What is the limit of using the scraped websites (2 or more) as a KB for the chat agent what is the limitation of scraping the website
The limits are documented in the docs above. In Quick you have three ways to browse the web:
Through a UI agent in Quick Automate or Quick Flows. This is agentic browsing and works great for searching for content on a page that you may not know where the information. e.g. Go to , find where x is, and tell me about the x. / Go to site fill out survey with information <x, y, z> and click submit.
Through the web search capabilities built into the service. This is simple to use and is great for live / shallow research.
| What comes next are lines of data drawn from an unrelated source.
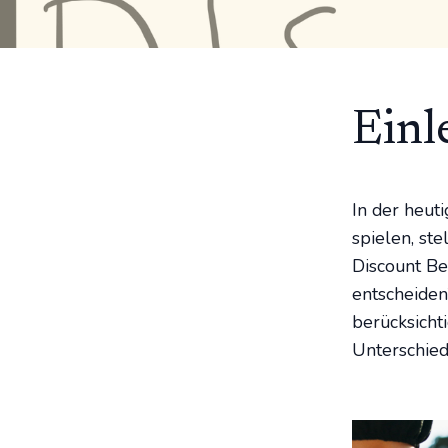
Einl
In der heuti
spielen, ste
Discount Be
entscheiden
berücksichti
Unterschied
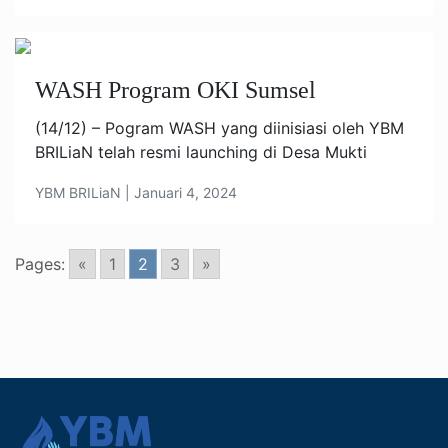
WASH Program OKI Sumsel
(14/12) – Pogram WASH yang diinisiasi oleh YBM
BRILiaN telah resmi launching di Desa Mukti
YBM BRILiaN | Januari 4, 2024
Pages:
«
1
2
3
»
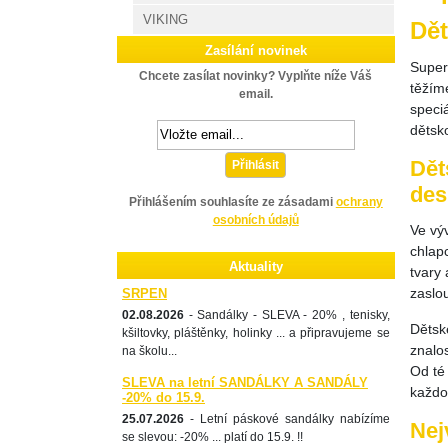
VIKING
Dět
Zasílání novinek
Superf
Chcete zasílat novinky? Vyplňte níže Váš
těžím
email.
speci
dětsk
Dět
Přihlásit
des
Přihlášením souhlasíte ze zásadami
ochrany
osobních údajů
Ve vý
chlap
Aktuality
tvary 
zaslo
SRPEN
02.08.2026
- Sandálky - SLEVA - 20% , tenisky,
Dětsk
kšiltovky, pláštěnky, holinky ... a připravujeme se
znalo
na školu...
Od té 
SLEVA na letní SANDÁLKY A SANDÁLY
každo
-20% do 15.9.
25.07.2026
- Letní páskové sandálky nabízíme
Nej
se slevou: -20% ... platí do 15.9. !!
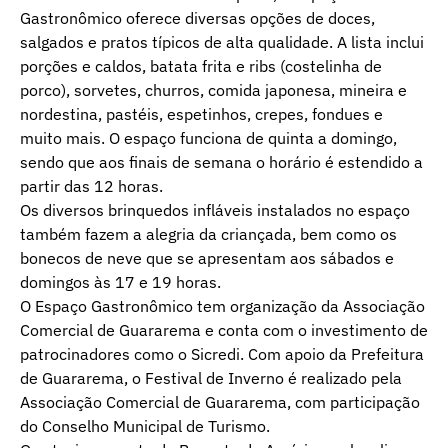
Gastronômico oferece diversas opções de doces,
salgados e pratos típicos de alta qualidade. A lista inclui
porções e caldos, batata frita e ribs (costelinha de
porco), sorvetes, churros, comida japonesa, mineira e
nordestina, pastéis, espetinhos, crepes, fondues e
muito mais. O espaço funciona de quinta a domingo,
sendo que aos finais de semana o horário é estendido a
partir das 12 horas.
Os diversos brinquedos infláveis instalados no espaço
também fazem a alegria da criançada, bem como os
bonecos de neve que se apresentam aos sábados e
domingos às 17 e 19 horas.
O Espaço Gastronômico tem organização da Associação
Comercial de Guararema e conta com o investimento de
patrocinadores como o Sicredi. Com apoio da Prefeitura
de Guararema, o Festival de Inverno é realizado pela
Associação Comercial de Guararema, com participação
do Conselho Municipal de Turismo.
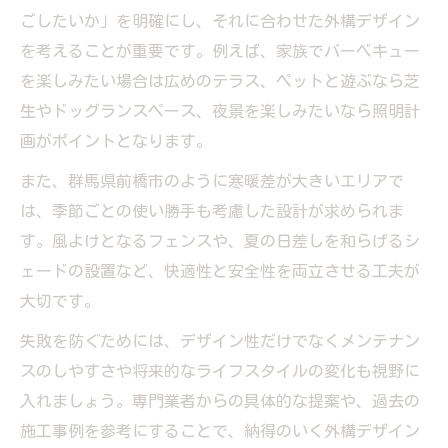
ごしたいか」を明確にし、それに合わせた外構デザイン
を考えることが重要です。例えば、家族でバーベキュー
を楽しみたい場合は広めのテラス、ペットと遊ぶなら芝
生やドッグランスペース、夜景を楽しみたいなら照明計
画がポイントとなります。
また、群馬県前橋市のように寒暖差が大きいエリアで
は、季節ごとの使い勝手も考慮した設計が求められま
す。風よけとなるフェンスや、夏の日差しを和らげるシ
ェードの設置など、快適性と安全性を両立させる工夫が
大切です。
失敗を防ぐためには、デザイン性だけでなくメンテナン
スのしやすさや将来的なライフスタイルの変化も視野に
入れましょう。専門業者からの具体的な提案や、過去の
施工事例を参考にすることで、納得のいく外構デザイン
Through a web crawler integration. This will index the entire page and save the context for vectorized search in the Quick Index. This is great if you are doing offline analysis, utilizing it in Quick research, etc.
All three above have limitations based on several factors like:
robots.txt (can you visit this page as a bot and are you restricted form doing so)
ethical reason e.g. does this violate the sites terms of service or are you deliberately steeling IP
CDN’s like CloudFlare / Akamai often block bots from accessing the site. You will often run into reCAPTCHA’s and other mechanisms that prevent you from crawling the data.
authentication - Is the site behind a login, does it require MFA. With web search you will not be able to login. With UI Agent / web crawler you can access some sites behind an authentication, however, you should be cautious as to how you provide the user / pass. MFA (AFAIK) does not work.
What is the cost of it.
UI agent its based on agent hours
Web search comes with your subscription for free
Web crawler (integration) is based on index pricing. This is extracted text costs.
In a business aspect, if we are using it internally, the finance users should only get the information from the finance website, they should not be able to get the info about the hr or hr website.
If you truly need separation of concerns, you can create a couple of knowledge bases that are centric to the topic. This is a best practice and helps narrow down agent searches. You can still give the finance team and HR team access to the same agent, but they would have access to a space with knowledge bases for HR / Finance. Each knowledge base will have it’s own permission. So if the agent will not search across permission boundaries.
Here’s a good experiment to try:
Try indexing these pages:
Then ask your questions in chat with the knowledge base selected. You can then formulate a cost analysis based on the available data. Also FYI, Quick has an internal knowledge base that has that data available, I’m proposing as an experiment.
Hi @Jedl First query,
As You said to create a barriers, You can use separate knowledge bases instead one 1. But will that affect the cost ? Even if we do it under 1, we should be able to customise it right.
And also in the three options You have mentioned,
I am going with web crawler because my plan is to deploy it as an agent.
But thanks for the experiment idea.
Just to also confirm, I was told that the scraped knowledge is stored internally in Amazon Q. Is it stored in vector format ?
And do we have access to move the vectorised data into a new space that we specifically create to store it.
And for example if we are scraping and then if it does have a login, how can we scrape the details from that.
And I haven’t tried it yet, but with the experiment I did, I used the scraping depth as 1. And I don’t know maybe because of that, it is scraping everything good, but does not scrape the content inside a specific pdf. It returns the pdf. But if we want it to scrape the content of that pdf too, will it do it if I increase the depth ?
And also I have a doubt regarding incremental sync. So in quick suite, we do have daily/ monthly incremental sync. Suppose if we do daily sync, and say for example it sync daily like 10:30 am .
Suppose, u synced on Monday 10:30 am and on that day maybe like 12 noon or something, update happened, and say for example, some of the links changed. Before Tuesday 10:30 comes, if a person just asks the agent for that link, it will deliver the old link right. How will we solve that gap.